Call Me The Breeze

My wife is a confident, relaxed driver. She’s been driving since she was fifteen, which is I’m Not Going To Tell You How Many years. Her first car was a Camaro, a racecar, whereas mine was a ’63 Chevy Bel-air, an aircraft carrier.

I drive more and more like an old lady. Especially when the roads I’m driving on aren’t the straight, flat, divided highways I’m used to in Florida. I’ve had episodes on hills, bridges, and tunnels when I think I’m really going to lose it, come totally unhinged, and wreck the car.

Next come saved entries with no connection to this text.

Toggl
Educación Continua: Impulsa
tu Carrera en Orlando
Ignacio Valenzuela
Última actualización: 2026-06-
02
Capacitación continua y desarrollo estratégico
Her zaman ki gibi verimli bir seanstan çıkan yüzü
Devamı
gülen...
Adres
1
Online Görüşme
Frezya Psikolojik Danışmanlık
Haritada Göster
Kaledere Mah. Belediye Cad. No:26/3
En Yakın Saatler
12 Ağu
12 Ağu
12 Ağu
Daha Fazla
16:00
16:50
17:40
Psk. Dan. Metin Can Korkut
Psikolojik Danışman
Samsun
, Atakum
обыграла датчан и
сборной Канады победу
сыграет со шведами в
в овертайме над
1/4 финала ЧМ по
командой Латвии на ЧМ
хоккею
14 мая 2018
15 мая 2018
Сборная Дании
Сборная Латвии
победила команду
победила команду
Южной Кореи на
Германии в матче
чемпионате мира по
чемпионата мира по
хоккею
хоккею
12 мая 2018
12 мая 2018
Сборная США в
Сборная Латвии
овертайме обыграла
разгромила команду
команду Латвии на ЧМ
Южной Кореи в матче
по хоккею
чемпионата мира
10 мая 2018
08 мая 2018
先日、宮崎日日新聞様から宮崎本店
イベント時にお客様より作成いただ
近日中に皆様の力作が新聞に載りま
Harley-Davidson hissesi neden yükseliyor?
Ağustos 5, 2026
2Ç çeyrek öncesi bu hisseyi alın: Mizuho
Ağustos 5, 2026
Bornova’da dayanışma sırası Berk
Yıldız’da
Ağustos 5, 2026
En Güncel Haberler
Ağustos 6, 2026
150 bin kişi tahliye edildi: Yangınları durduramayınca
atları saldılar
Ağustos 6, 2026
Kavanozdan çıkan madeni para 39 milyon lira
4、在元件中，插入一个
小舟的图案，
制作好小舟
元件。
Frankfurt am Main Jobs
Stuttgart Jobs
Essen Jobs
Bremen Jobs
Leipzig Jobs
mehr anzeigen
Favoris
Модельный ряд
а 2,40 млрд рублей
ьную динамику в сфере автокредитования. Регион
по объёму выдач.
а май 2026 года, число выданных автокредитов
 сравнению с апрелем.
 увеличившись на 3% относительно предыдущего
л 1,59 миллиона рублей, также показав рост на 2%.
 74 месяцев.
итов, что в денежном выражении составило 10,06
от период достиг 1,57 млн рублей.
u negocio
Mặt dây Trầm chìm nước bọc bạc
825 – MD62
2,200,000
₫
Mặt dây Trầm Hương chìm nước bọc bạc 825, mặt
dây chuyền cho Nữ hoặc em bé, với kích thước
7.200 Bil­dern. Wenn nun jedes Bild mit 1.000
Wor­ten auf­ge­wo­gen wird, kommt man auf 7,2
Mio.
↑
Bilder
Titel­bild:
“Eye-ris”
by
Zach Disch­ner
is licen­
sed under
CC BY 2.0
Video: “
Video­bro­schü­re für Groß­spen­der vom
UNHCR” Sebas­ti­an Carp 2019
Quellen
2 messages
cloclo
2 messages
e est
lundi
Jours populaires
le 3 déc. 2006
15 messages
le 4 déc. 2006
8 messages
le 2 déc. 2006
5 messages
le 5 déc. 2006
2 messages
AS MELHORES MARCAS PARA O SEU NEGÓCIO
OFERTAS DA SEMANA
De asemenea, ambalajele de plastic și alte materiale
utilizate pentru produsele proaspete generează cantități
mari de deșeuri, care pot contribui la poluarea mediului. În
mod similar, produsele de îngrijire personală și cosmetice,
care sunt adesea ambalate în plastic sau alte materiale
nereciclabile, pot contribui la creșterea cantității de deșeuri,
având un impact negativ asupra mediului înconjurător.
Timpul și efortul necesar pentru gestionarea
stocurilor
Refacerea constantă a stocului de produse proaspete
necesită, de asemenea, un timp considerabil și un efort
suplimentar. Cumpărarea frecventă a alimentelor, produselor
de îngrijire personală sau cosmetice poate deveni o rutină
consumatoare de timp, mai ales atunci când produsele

And when my wife takes the wheel? Forget it. I become a dangerously Nervous Nelly, the worst backseat driver ever. If I don’t close my eyes tightly, I become my wife’s worst enemy. If I gave voice to every twinge of nerves, my side of the conversation might sound something like this:

Look out! Oh my God. OH my GOD! Watch where you’re going. Watch where you’re going! Do you HAVE to fidget so much? Stop LOOKING OUT THE SIDE WINDOW! DON’T TELL ME HOW BEAUTIFUL THE SUNSET IS!

And so on, and so on.

My body/mind type is Vata, which means ruled by air. My wife’s new theme song for me is “Call Me the Breeze” by Lynyrd Skynyrd. I’ve moved thirty-eight times during my forty-four year life. I leave projects in half-completed condition, like a cyclone. I look at my condition this way: when you hang wet cloth on the line, it’s usually heavy enough to stay there. But the cloth dries, there’s every chance of it blowing away. I’m the same way when it comes to carbs.

We just drove from St. Augustine to New Vrindavan, West Virginia, for a 24-hour kirtan festival, where we were scheduled to participate.

The last leg of our trip took us alongside the eastern bank of the Ohio River in West Virginia, as the sun was setting over the western hills. On this stretch of the river are factories, nuclear power plants, and all other manner of gigantic industrial enterprise. I remember one smokestack that looked as tall as a mountain itself. I mean it was ginormous.

The relative comfort of the divided highway was behind us. It was all two-lane traffic from here on out. I was consuming Pure Bliss brand Pretty Good Stuff (our latest favorite addictive snack food) in an attempt to not completely blow away. Every time a car approached in the oncoming lane, I closed my eyes, thinking, “here it comes. This is it. better get ready for it, and make my peace with the world.” I could feel myself break out in a sweat every time a pair of headlights came into view. I felt certain that a deadly combination of slight inattention from my way-too-sightseeing wife would coincide with a slight bend in the road and send us directly into a head-on collision.

I’m telling you, I was suffering. And it was all in my head. As soon as we arrived, everything was OK. Actually everything was OK the whole time.

What do you think? Should I give up driving? Or is there a miracle cure-all for nervous wrecks?

2 Comments

  1. ekendra said:

    Next time, just walk.

    June 23, 2011
    Reply
  2. MLB said:

    ROFL, LOL, I totally understand, I use the close my eyes trick when my son drives the camaro in Seattle. if my eyes are open I am screaming pretty much what you were but at least an octave or two higher because I am a woman. With son in driver seat and husband in passenger front and me in back screaming I finally realized they obviously don’t care if we die! So I shut my eyes and that is the only way I can bear it. They have drugs for this but I just use total avoidance when it comes to riding with them. Unless I drive!